What is needed ▸ Search the material below for lines containing the string "Today", and copy every one you find.

Data supplied ▸
━━━━━━━━━━
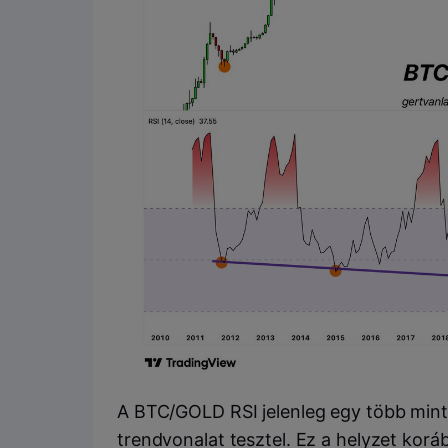
A BTC/GOLD RSI jelenleg egy több mint e
trendvonalat tesztel. Ez a helyzet kor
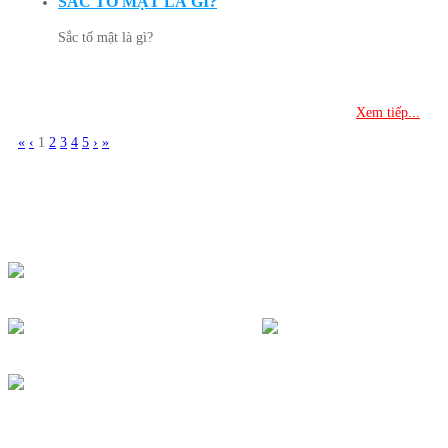
SẮC TỐ MẬT LÀ GÌ?
Sắc tố mật là gì?
Xem tiếp...
«
‹
1
2
3
4
5
›
»
CTY THIẾT BỊ Y TẾ KHẢI VÂN
Địa điểm kinh doanh: 7/95 Hẻm Cư Xá Đồng Tiến -Thành
Thái Phường 14, Quận 10, TP.HCM
Hotline: 0903685363 - 028 66821363
congtykhaivan@gmail.com
http://ongnghiemkv.com/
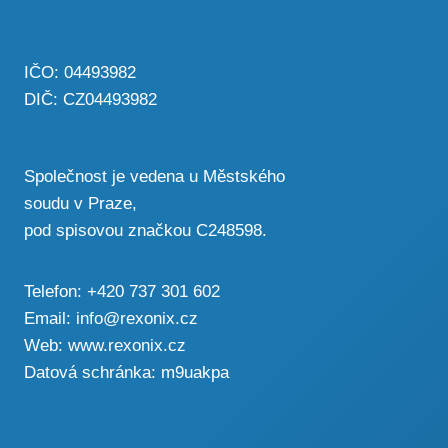
IČO: 04493982
DIČ: CZ04493982
Společnost je vedena u Městského
soudu v Praze,
pod spisovou značkou C248598.
Telefon:
+420 737 301 602
Email:
info@rexonix.cz
Web:
www.rexonix.cz
Datová schránka: m9uakpa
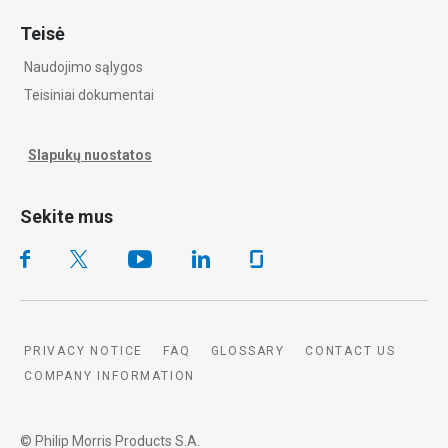
Teisė
Naudojimo sąlygos
Teisiniai dokumentai
Slapukų nuostatos
Sekite mus
PRIVACY NOTICE
FAQ
GLOSSARY
CONTACT US
COMPANY INFORMATION
© Philip Morris Products S.A.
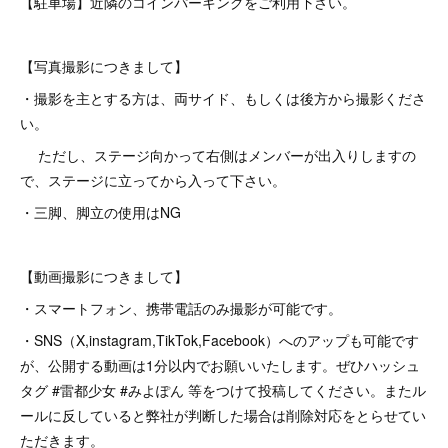
【駐車場】近隣のコインパーキングをご利用下さい。
【写真撮影につきまして】
・撮影を主とする方は、両サイド、もしくは後方から撮影くださ
い。
ただし、ステージ向かって右側はメンバーが出入りしますの
で、ステージに立ってから入って下さい。
・三脚、脚立の使用はNG
【動画撮影につきまして】
・スマートフォン、携帯電話のみ撮影が可能です。
・SNS（X,instagram,TikTok,Facebook）へのアップも可能です
が、公開する動画は1分以内でお願いいたします。ぜひハッシュ
タグ #雷都少女 #みよぽん 等をつけて投稿してください。またル
ールに反していると弊社が判断した場合は削除対応をとらせてい
ただきます。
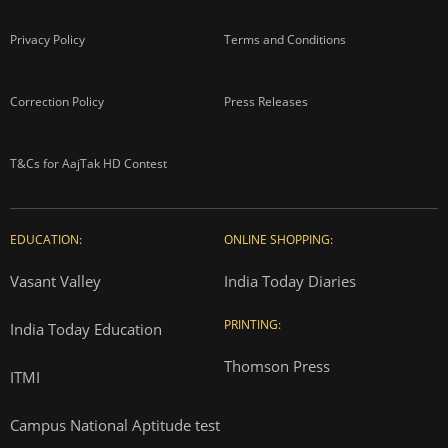
Privacy Policy
Terms and Conditions
Correction Policy
Press Releases
T&Cs for AajTak HD Contest
EDUCATION:
ONLINE SHOPPING:
Vasant Valley
India Today Diaries
PRINTING:
India Today Education
Thomson Press
ITMI
Campus National Aptitude test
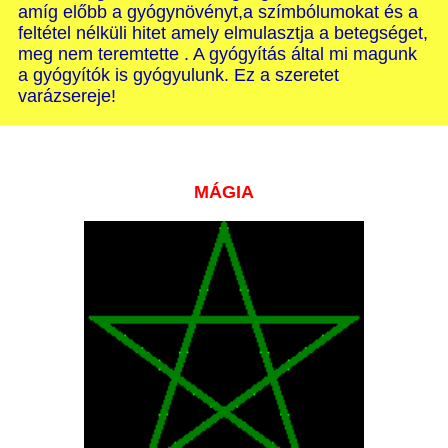
amíg előbb a gyógynövényt,a szímbólumokat és a
feltétel nélküli hitet amely elmulasztja a betegséget,
meg nem teremtette . A gyógyítás által mi magunk
a gyógyítók is gyógyulunk. Ez a szeretet
varázsereje!
MÁGIA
━━━━━━━━━━
Response area ▸
India Today Diaries
India Today Education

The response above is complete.